Work instructions
Copy each line of the records that includes "impact".
*** Opening Material for this task ***
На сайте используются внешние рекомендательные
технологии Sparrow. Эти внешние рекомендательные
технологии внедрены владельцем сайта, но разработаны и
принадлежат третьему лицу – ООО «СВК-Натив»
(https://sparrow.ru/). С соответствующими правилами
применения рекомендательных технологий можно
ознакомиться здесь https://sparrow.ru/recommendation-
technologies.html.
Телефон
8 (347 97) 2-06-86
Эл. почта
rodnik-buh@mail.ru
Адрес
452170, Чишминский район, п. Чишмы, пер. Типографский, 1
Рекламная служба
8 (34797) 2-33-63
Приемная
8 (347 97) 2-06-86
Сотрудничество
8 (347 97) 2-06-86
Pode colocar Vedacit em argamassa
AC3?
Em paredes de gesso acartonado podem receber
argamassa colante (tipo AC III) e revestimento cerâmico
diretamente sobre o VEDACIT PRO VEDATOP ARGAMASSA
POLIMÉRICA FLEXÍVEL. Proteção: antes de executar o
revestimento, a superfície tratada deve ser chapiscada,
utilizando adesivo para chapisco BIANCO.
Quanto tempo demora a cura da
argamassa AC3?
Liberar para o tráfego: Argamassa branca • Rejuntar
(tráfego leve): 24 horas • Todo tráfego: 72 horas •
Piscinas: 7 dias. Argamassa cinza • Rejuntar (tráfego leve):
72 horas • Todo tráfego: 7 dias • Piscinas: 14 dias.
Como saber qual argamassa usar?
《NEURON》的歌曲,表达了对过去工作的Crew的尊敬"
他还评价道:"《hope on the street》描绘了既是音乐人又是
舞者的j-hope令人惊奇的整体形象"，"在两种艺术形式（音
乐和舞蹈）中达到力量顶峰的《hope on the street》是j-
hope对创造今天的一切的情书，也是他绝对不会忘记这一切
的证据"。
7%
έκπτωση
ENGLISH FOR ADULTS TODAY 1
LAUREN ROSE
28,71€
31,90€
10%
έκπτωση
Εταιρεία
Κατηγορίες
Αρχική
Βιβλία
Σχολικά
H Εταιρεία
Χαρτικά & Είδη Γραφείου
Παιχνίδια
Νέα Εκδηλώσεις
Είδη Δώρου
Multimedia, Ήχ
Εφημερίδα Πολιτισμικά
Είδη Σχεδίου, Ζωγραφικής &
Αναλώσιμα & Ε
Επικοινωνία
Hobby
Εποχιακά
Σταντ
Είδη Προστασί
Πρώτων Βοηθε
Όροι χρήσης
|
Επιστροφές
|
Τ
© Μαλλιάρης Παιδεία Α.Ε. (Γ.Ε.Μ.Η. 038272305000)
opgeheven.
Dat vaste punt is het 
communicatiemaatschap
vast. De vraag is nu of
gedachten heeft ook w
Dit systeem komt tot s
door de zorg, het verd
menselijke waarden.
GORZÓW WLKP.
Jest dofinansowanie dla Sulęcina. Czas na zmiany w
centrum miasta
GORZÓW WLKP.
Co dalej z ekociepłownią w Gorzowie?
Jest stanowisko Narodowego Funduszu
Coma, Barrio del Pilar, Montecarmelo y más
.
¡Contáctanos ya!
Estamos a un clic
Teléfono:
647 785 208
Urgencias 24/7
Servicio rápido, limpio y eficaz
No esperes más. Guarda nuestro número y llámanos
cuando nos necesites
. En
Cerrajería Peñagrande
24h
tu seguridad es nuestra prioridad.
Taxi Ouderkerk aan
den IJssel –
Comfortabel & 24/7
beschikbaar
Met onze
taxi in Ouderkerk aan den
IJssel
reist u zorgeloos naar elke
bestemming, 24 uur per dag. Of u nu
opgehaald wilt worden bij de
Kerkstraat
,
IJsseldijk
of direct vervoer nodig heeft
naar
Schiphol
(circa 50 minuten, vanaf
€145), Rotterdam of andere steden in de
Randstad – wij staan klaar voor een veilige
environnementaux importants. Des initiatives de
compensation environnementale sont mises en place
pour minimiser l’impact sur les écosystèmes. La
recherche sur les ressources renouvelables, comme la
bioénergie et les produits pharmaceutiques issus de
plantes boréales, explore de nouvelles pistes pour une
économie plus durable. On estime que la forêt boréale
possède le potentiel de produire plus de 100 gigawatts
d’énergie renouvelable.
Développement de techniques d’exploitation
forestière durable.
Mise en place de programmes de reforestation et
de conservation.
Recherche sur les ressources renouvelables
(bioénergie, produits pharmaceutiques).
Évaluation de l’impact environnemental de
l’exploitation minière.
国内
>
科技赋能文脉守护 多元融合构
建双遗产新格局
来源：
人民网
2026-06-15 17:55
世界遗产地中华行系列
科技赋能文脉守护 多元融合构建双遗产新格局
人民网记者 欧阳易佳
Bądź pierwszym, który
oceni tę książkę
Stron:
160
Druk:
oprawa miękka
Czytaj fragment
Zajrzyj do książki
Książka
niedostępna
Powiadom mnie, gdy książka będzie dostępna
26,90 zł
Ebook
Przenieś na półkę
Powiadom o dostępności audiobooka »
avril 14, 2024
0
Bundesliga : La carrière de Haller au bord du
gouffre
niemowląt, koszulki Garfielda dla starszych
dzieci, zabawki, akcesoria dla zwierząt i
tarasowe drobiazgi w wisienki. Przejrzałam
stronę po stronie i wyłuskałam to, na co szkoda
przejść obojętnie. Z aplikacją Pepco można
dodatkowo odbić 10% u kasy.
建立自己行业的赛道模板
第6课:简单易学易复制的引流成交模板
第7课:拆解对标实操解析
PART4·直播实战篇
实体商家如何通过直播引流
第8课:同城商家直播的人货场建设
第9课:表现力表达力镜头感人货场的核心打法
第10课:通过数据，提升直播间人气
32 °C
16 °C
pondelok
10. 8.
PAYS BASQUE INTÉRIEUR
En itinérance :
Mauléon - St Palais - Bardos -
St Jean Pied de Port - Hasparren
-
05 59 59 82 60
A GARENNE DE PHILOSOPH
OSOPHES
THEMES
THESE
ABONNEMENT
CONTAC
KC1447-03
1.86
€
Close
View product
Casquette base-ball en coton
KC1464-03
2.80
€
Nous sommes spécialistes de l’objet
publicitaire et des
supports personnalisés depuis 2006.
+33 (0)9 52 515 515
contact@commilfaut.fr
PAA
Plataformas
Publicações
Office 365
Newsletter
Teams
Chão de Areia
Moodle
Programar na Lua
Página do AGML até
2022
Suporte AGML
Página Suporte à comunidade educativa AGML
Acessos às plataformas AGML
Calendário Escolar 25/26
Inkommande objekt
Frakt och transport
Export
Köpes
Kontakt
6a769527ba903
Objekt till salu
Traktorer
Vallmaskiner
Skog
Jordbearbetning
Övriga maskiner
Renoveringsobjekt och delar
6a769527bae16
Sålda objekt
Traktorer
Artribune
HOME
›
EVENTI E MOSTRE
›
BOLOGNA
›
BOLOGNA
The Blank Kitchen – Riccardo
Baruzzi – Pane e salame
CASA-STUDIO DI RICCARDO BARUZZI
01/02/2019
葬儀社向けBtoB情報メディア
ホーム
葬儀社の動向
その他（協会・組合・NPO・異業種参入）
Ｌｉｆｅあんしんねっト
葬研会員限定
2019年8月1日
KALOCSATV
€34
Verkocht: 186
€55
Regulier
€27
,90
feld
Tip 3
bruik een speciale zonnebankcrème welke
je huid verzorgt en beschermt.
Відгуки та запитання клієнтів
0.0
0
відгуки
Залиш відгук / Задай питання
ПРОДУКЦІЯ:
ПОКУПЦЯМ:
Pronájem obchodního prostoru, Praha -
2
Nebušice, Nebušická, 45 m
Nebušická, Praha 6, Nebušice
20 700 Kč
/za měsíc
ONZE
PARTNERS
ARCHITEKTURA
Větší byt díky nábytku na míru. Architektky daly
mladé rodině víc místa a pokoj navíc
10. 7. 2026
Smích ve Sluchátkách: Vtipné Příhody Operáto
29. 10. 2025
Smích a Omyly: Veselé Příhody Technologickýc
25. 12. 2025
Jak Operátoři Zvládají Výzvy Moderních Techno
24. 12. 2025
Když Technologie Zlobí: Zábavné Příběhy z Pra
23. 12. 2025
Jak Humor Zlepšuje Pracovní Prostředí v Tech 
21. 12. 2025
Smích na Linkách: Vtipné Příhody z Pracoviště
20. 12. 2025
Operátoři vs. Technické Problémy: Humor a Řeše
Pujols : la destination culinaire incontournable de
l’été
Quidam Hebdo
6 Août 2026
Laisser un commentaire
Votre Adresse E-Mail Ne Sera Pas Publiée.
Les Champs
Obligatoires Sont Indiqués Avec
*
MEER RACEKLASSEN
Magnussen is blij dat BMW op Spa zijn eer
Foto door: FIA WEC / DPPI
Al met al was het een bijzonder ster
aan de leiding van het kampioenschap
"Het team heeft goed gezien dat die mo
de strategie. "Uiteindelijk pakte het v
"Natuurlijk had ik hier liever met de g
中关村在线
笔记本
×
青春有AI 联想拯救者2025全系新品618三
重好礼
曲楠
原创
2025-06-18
*** Closing Material for this task ***
Result
pour minimiser l’impact sur les écosystèmes. La
Évaluation de l’impact environnemental de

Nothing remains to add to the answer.